それを満足げに見ていたアリドが急に立ち上がって、真面目な顔をして言った。
「話がある」
それを聞いて、みんながアリドを見つめる。
「もう――分かってるだろうと思うけど、オレは今日限りこの家を自分の意志で出ようと思う」
どうして? なぜ? と尋ねたのは、デイとリトだけだった。
他のみんなは黙って聞いている。
分かっていたというような顔だった。
「何回か、口にした事もあったし、オレの態度から気づいてたろうとは思うけど……オレは、ここを出て、裏の世界に入ろうと思う」
幼い義軍ですら、何もかも分かっているかのように、黙って聞いていた。
「どうしてなの?」
リトが尋ねた。
弓達が分かっていても、自分は分からなかった。 納得できなかった。
「オレの父親の仇を、討つためだ」
「仇?」
「オレの親父と、羽織の父親は、同じ男に殺されたんだ」
「え?」
リトが羽織を見る。 羽織は頷いた。
「そ、それが誰だか、分かってるの?」
震える声でリトが尋ねた。
「裏ハンター・ジン・ウォッカ。 ……それしか分からない」
アリドの代わりに羽織が答えた。
「裏ハンター?」
どこかで聞いたフレーズだとリトは思った。
「表の世界に自警隊があるように、裏の世界には裏ハンターといって、有名な自警隊、兵士、英雄、そういう者を狙って殺して名を上げる奴らがいるんだ」
信じられなかった。
「陽炎隊や自警隊がお尋ね者を捕らえたら評価が上がるように、裏ハンターは評価の高い自警隊員なんかを殺せば、奴らの評価は上がる……らしい」
「そ、それで、アリドや羽織くんの父親の敵が裏ハンターなの?」
「そう」
羽織が頷いた。
「そんな人たちがいるなんて……」
リトは信じられずに呟いた。
「知らなくて当然さ。 オレたちだって親を殺されたから存在を知ってるだけさ。 やつらの事は謎につつまれている。 そして羽織は自警団として名を上げることで、奴らの事を知りたいと思っているんだ。 オレは――」
アリドが一呼吸おいた。
「蛇の道は蛇。 裏の世界で名を上げて調べようと思う。 つーか、そいつが性に合ってる。 人様を助けて地道に名を上げて向こうさんから目をつけられるのを待つなんて、そんなのんびりした事はできない」
リトは何も言えなかった。
止めるべきだとは分かっていた。
「時期が来たんだ。 除籍されてお前達に迷惑がかかる事もない。 山賊をしたかという疑いも貰ったし、オレは、その道を行く」
全員が黙っていた。
巳白が黙って立ち上がると、棚に飾ってあった写真を手に取り、アリドの目の前に差し出した。

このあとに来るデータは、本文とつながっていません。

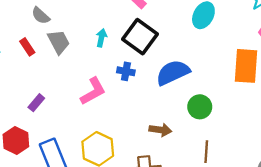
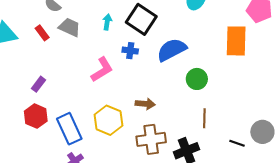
gray trapezoid: (59, 42) -> (70, 27), turned -35
purple rectangle: (36, 103) -> (39, 84), moved
brown arrow: (160, 130) -> (145, 104), moved

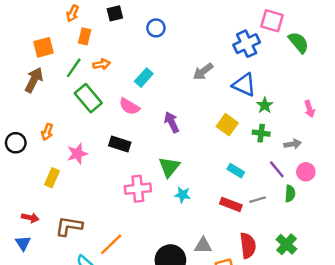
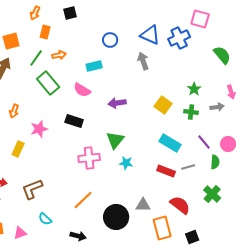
blue circle: (156, 28) -> (110, 40), moved
green semicircle: (299, 42) -> (222, 55), moved
gray arrow: (203, 71) -> (143, 61), turned 108
cyan rectangle: (144, 78) -> (94, 66), turned 35
blue triangle: (244, 85) -> (150, 35), moved
purple arrow: (172, 122) -> (117, 103), turned -72
gray arrow: (293, 144) -> (217, 107), moved
cyan rectangle: (236, 171) -> (170, 143), size x1.5
brown L-shape: (69, 226) -> (32, 189), turned -30
orange line: (111, 244) -> (83, 200), moved
green cross: (286, 244) -> (212, 194), moved
red semicircle: (248, 246) -> (180, 205), turned -45

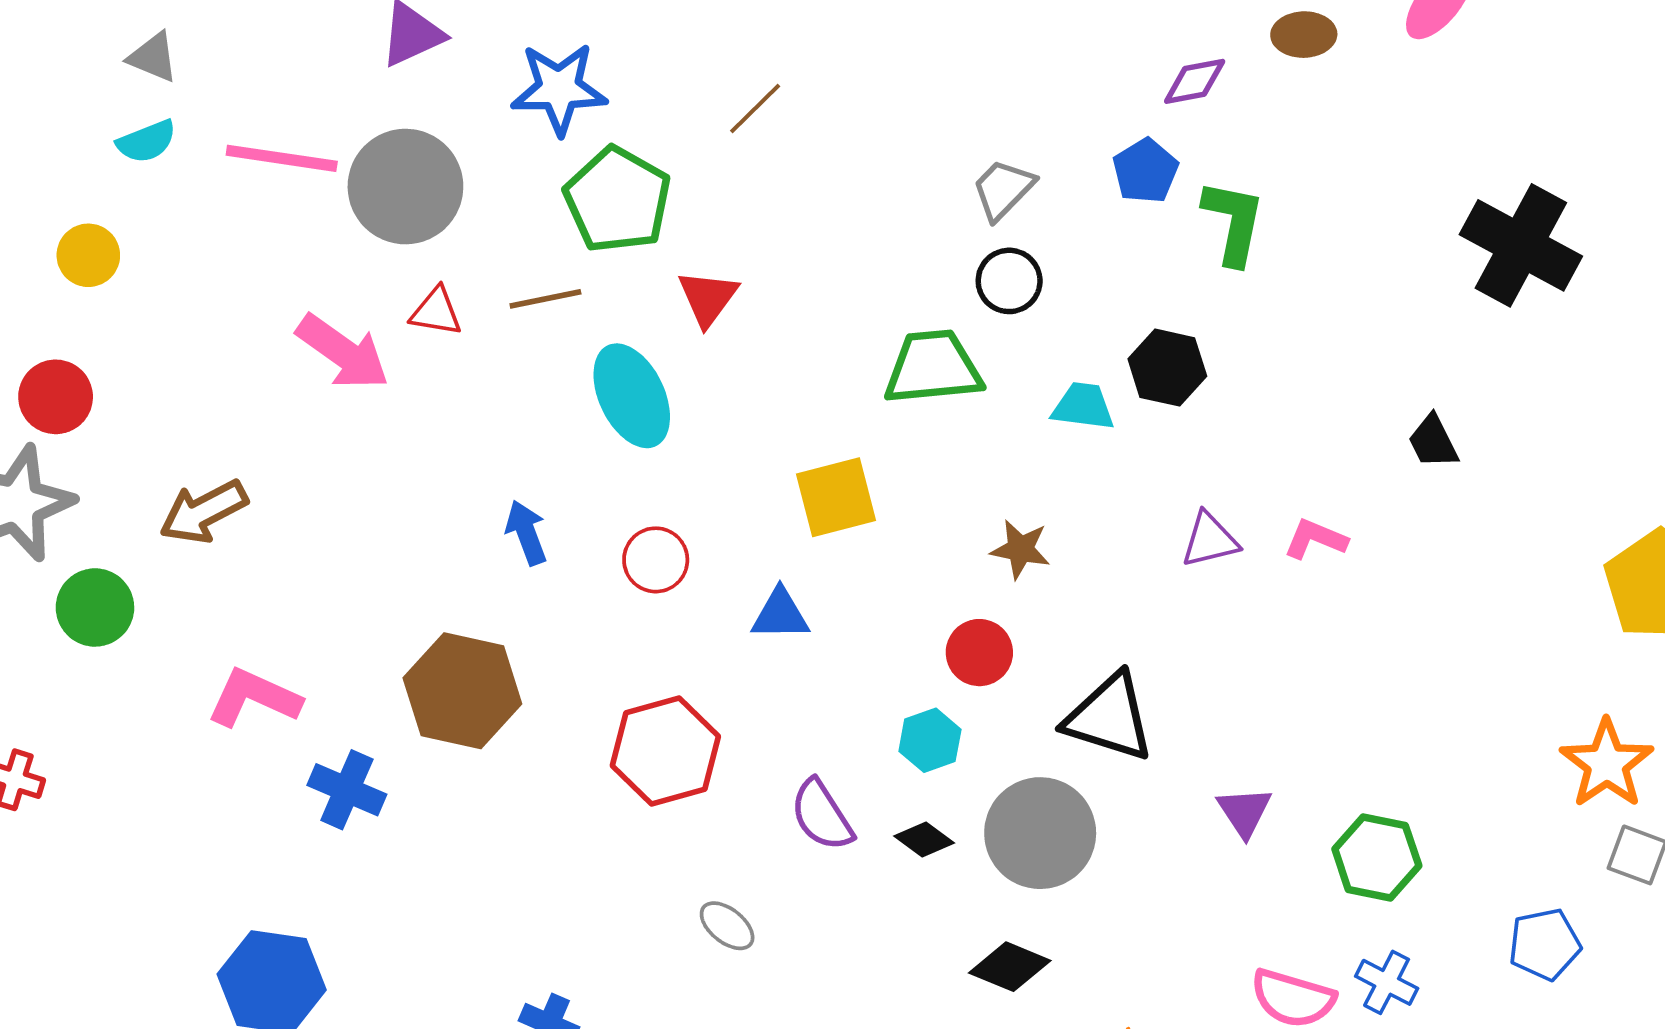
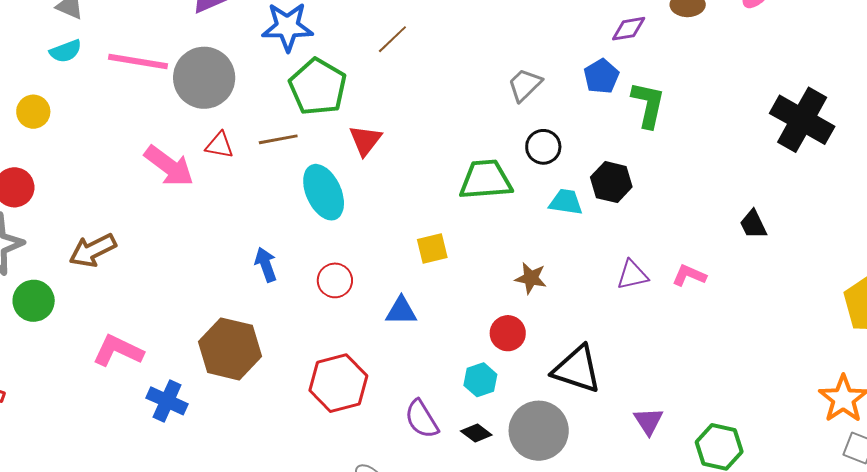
black circle: (1009, 281) -> (543, 147), moved
yellow square: (836, 497) -> (432, 249), size x0.7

「アリド。 俺たちを育ててくれた一夢さんと新世さんの前で、たとえ周囲に誤解されても、二人に恥じる行いはしないって、誓うか? 誓うなら、俺たちは何も言わない」
巳白の問いにアリドは迷わずに答えた。
「死んで顔向けできねぇ事だけはしないさ」
「……ならいい」
巳白が頷いた。
他のみんなも頷いた。
リトはアリドの顔を見た。
育ての親の写真を見つめるアリドの瞳は切なげで、真剣で、悲しそうだった。
「……つーことで、オレは今日を最後にここを巣立つ。 お前ら、巳白の言うこと聞いて仲良くやれよ」
写真から顔を上げてアリドが言った。
「アリド兄ちゃん。 もう会えないの? 俺、嫌だよそんなの」
ずっと黙っていたデイが口を開いた。
「お前が会いたくないなら会わないけど?」
「会いたくない訳ないよ。 絶対!絶対だよ、また遊んでくれよな? アリド兄ちゃん」
「おう」
アリドはうれしそうに微笑んだ。
「そんじゃオレは行くわ」
「え? もう行っちゃうの? アリド」
「ま、な。 弓もリトと仲良くして元気でな。 ……安心しろって、ちゃんとこっちに来たときはメシ食いに寄るからさ」
「ご飯だけじゃだめよ。 アリドの部屋はちゃんとあるんだから――この家をアリドが出て行くって言っても――あるんだから――だってここは――」
堪えていたのか、弓が思わず涙を浮かべて声をつまらせた。
「大丈夫だよ。 弓。 泣かないで。 アリド。 必ず寝泊まりしに帰ってくるよ、な?」
羽織が弓の肩をさすりながらアリドを睨んで言った。 アリドが戸惑う。
「え、いや、メシ食い位には……」
「アリド。素直に帰ってくると言った方がいいぜ」
世尊が言った。
「弓ちゃん泣かしたら羽織お兄ちゃんが怒るよ?」
義軍も言った。
「泣かすって……なぁ、義軍……。 おい、清流、何とか言ってくれないか?」
「いやいやアリド。 ぼくとしても素直に寝泊まりに帰ってきますって言った方が得策だと思うんだけど。 それくらい予知能力の無いぼくでも分かるね。 さあ来意。 羽織がキれるまであと何秒くらいだい?」
知らぬ事よと清流が来意にふる。
「僕の勘ではカウントダウン65秒。 んん、弓がらみの羽織のキれ方は尋常じゃないからねぇ。 アリドはこのまんまじゃ出て行く前に羽織と大げんかして二人ともここのベットで一週間、治療しなきゃいけない体になりそうだなぁと」
手持ちのカードをピッと見つめて来意が言う。
全員でニヤニヤしながら声をそろえてアリドに尋ねる。
『さぁ、どうする?』
アリドは困ったように彼らの顔を見回す。
「あー、もー、分かった! 分かったさ、オレの負け。 はいはい。 ちゃんとこっちに来たときは寝泊まりに帰ってきます。 約束するって」
降参、とばかりに手を挙げてアリドが言った。
「よっしゃ」
「やったぜ」
「得策得策」
「おお、アリドがベットで寝込むビジョンが消えていく」
楽しそうに彼らは言った。
そして、誰からともなく笑いだし、あっという間にその場にいた者全員が大笑いした。
一緒に笑いながら、弓が言った。
「帰ってきてね。 この陽炎の館は、私たちの家だから」
アリドも、素直に頷いた。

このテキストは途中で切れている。